= Baron Sainsbury =

Baron Sainsbury was created in 1962 for Alan Sainsbury in the Peerage of the United Kingdom.

There have been two other peers with the surname "Sainsbury" who included their surname as part of their titles; all are from the Sainsbury family, namesake of the supermarket chain Sainsbury's.

The three peers, in order of when they received their title, are:

- Alan Sainsbury, Baron Sainsbury, of Drury Lane in the Borough of Holborn (1902–1998) — John James's grandson (Labour from 1962 to 1981, SDP from 1981 to 1988, 'continuing' SDP from 1988 to 1990, crossbencher from 1990 to 1998)
- John Sainsbury, Baron Sainsbury of Preston Candover, of Preston Candover in the County of Hampshire (1927–2022) — Alan's eldest son (Conservative from 1989 to 2022)
- David Sainsbury, Baron Sainsbury of Turville, of Turville in the County of Buckinghamshire (b. 1940) — only son of Alan's only brother Robert (Labour from 1997)

The original Sainsbury's Supermarkets founder, John James Sainsbury, never officially received or held any Queen's honours.
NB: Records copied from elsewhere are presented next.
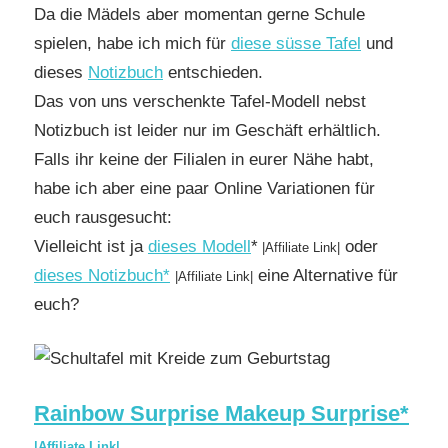
Da die Mädels aber momentan gerne Schule
spielen, habe ich mich für
diese süsse Tafel
und
dieses
Notizbuch
entschieden.
Das von uns verschenkte Tafel-Modell nebst
Notizbuch ist leider nur im Geschäft erhältlich.
Falls ihr keine der Filialen in eurer Nähe habt,
habe ich aber eine paar Online Variationen für
euch rausgesucht:
Vielleicht ist ja
dieses Modell
*
oder
|Affiliate Link|
dieses Notizbuch*
eine Alternative für
|Affiliate Link|
euch?
Rainbow Surprise Makeup Surprise*
|Affiliate Link|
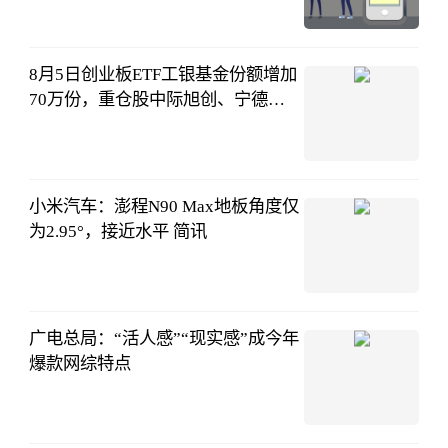
生意社
08-06
10:12:45
8月5日创业板ETF工银基金份额增加
70万份，重仓股中际旭创、宁德时
代、新易盛
证券之星APP
08-06
09:15:27
小米汽车：澎程N90 Max地板角度仅
为2.95°，接近水平 简讯
IT之家
08-06
07:35:04
广电总局：“活人感”“现实感”成今年
爆款网综特点
新华网
08-06
07:28:50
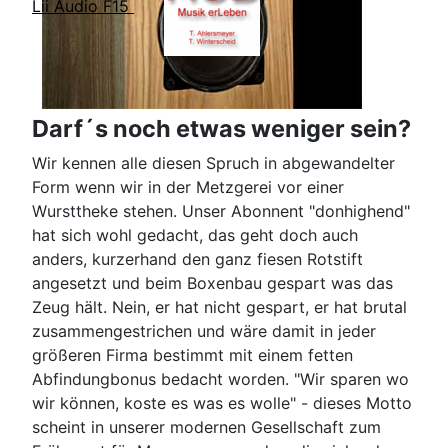
Lii Audio F15
Darf´s noch etwas weniger sein?
Wir kennen alle diesen Spruch in abgewandelter
Form wenn wir in der Metzgerei vor einer
Wursttheke stehen. Unser Abonnent "donhighend"
hat sich wohl gedacht, das geht doch auch
anders, kurzerhand den ganz fiesen Rotstift
angesetzt und beim Boxenbau gespart was das
Zeug hält. Nein, er hat nicht gespart, er hat brutal
zusammengestrichen und wäre damit in jeder
größeren Firma bestimmt mit einem fetten
Abfindungbonus bedacht worden. "Wir sparen wo
wir können, koste es was es wolle" - dieses Motto
scheint in unserer modernen Gesellschaft zum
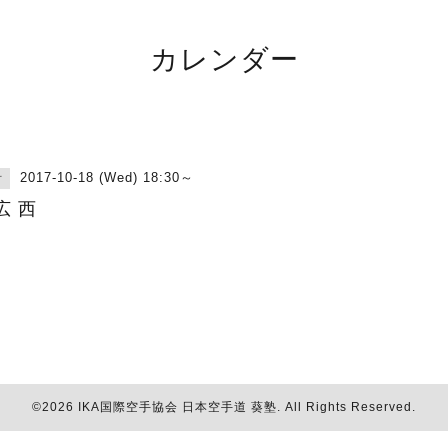
カレンダー
2017-10-18 (Wed) 18:30～
古
広 西
©2026
IKA国際空手協会 日本空手道 葵塾
. All Rights Reserved.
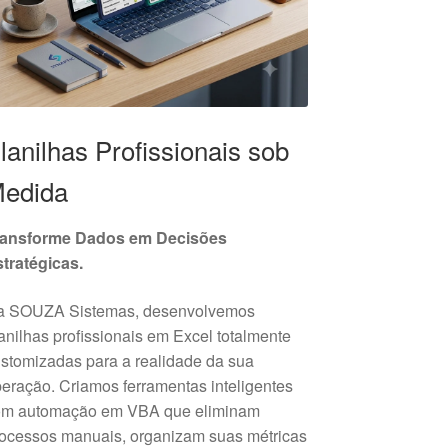
lanilhas Profissionais sob
edida
ransforme Dados em Decisões
tratégicas.
a SOUZA Sistemas, desenvolvemos
anilhas profissionais em Excel totalmente
stomizadas para a realidade da sua
eração. Criamos ferramentas inteligentes
om automação em VBA que eliminam
ocessos manuais, organizam suas métricas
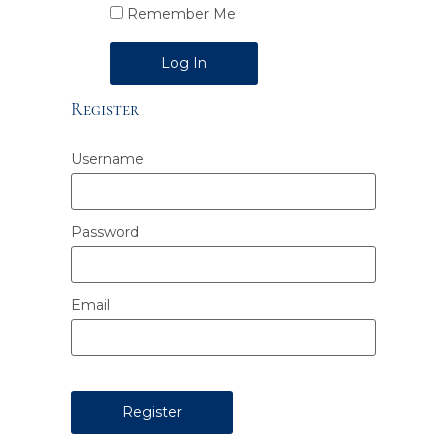
Remember Me
Alternative:
Register
Username
Password
Email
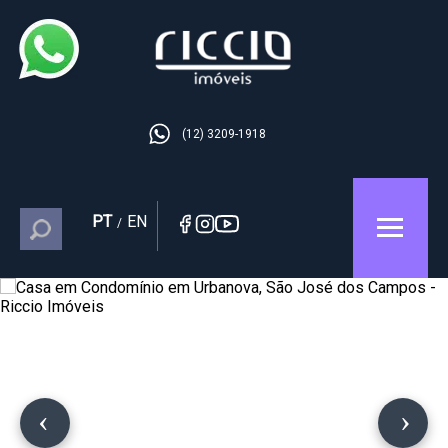
(12) 3209-1918
PT
EN
/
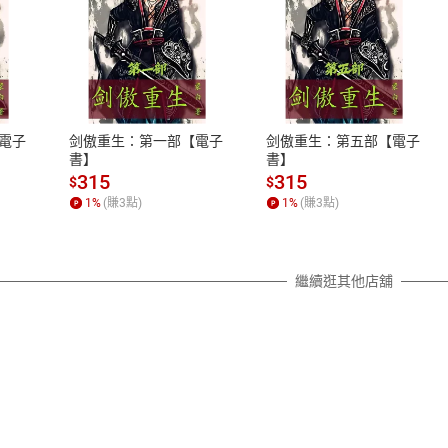
式
退換貨規範
、LINE PAY、AFTEE
本店是否提供消費者保護法七日猶
之權利，遽消費者保護法及通訊交
電子
剑傲重生：第一部【電子
剑傲重生：第五部【電子
除權合理例外情事適用準則，依商
書】
書】
質各有不同規定。詳細退換貨說明
315
315
$
$
照各商品說明。
1
%
(賺
3
點)
1
%
(賺
3
點)
詳細說明
繼續逛其他店舖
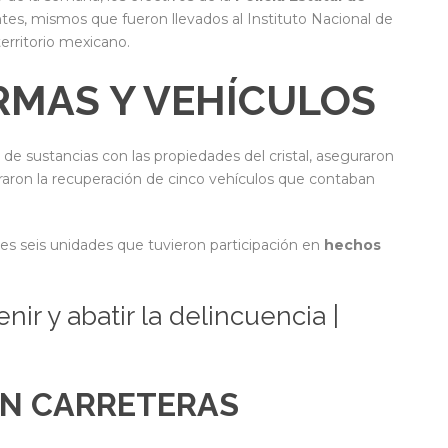
ntes, mismos que fueron llevados al Instituto Nacional de
territorio mexicano.
RMAS Y VEHÍCULOS
 de sustancias con las propiedades del cristal, aseguraron
raron la recuperación de cinco vehículos que contaban
es seis unidades que tuvieron participación en
hechos
ir y abatir la delincuencia |
N CARRETERAS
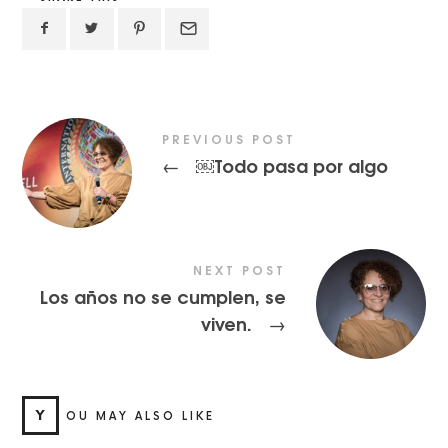
PREVIOUS POST
￼Todo pasa por algo
←
NEXT POST
Los años no se cumplen, se
viven.
→
Y
OU MAY ALSO LIKE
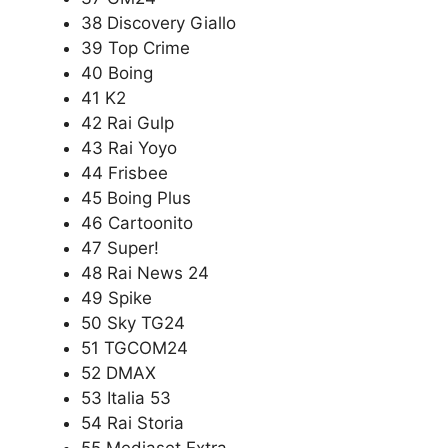
38 Discovery Giallo
39 Top Crime
40 Boing
41 K2
42 Rai Gulp
43 Rai Yoyo
44 Frisbee
45 Boing Plus
46 Cartoonito
47 Super!
48 Rai News 24
49 Spike
50 Sky TG24
51 TGCOM24
52 DMAX
53 Italia 53
54 Rai Storia
55 Mediaset Extra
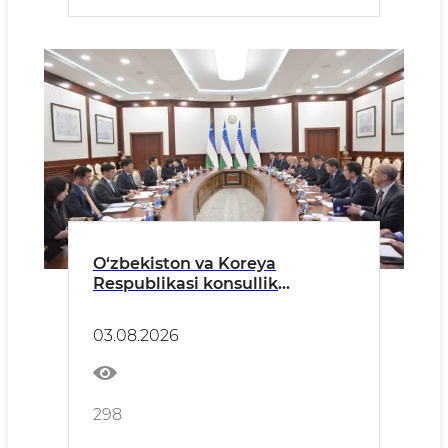
O‘zbekiston va Koreya
Respublikasi konsullik
hamkorligini rivojlantirish
hamda fuqarolar mobilligi
03.08.2026
imkoniyatlarini kengaytirish
masalalari muhokama qilindi
298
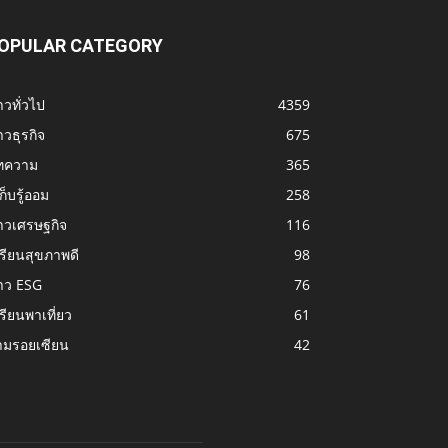
OPULAR CATEGORY
าวทั่วไป
4359
าวธุรกิจ
675
ทความ
365
้เก็บรู้ออม
258
าวเศรษฐกิจ
116
รียนสุขภาพดี
98
าว ESG
76
รียนพาเที่ยว
61
ามรอยเซียน
42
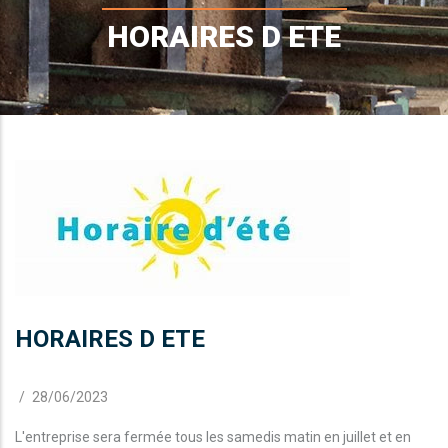
d'Ariane
HORAIRES D ETE
HORAIRES D ETE
/
28/06/2023
L'entreprise sera fermée tous les samedis matin en juillet et en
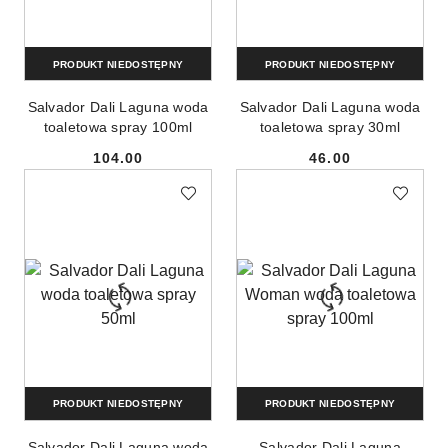
PRODUKT NIEDOSTĘPNY
PRODUKT NIEDOSTĘPNY
Salvador Dali Laguna woda
Salvador Dali Laguna woda
toaletowa spray 100ml
toaletowa spray 30ml
104.00
46.00
Cena:
Cena:
PRODUKT NIEDOSTĘPNY
PRODUKT NIEDOSTĘPNY
Salvador Dali Laguna woda
Salvador Dali Laguna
==Alan Sainsbury, Baron Sainsbury==

The title "Baron Sainsbury" was created on 3 May 1962 for Alan Sainsbury, a member of the third generation of the supermarket Sainsbury family. He was the first member of the Sainsbury family to be raised to the peerage, and chose the territorial designation of Drury Lane in his title, as Sainsbury's first shop was opened there in 1869. Alan Sainsbury initially took the Labour whip in the House of Lords, and died on 21 October 1998.

==John Sainsbury, Baron Sainsbury of Preston Candover==

John Davan "JD" Sainsbury was the eldest son of Alan Sainsbury who was the first Lord Sainsbury. John, Lord Sainsbury was a member of the fourth generation of the Sainsbury family, who received his peerage on 31 July 1989 and chose the territorial designation of Preston Candover, where he lived. He took the Conservative whip in the House of Lords.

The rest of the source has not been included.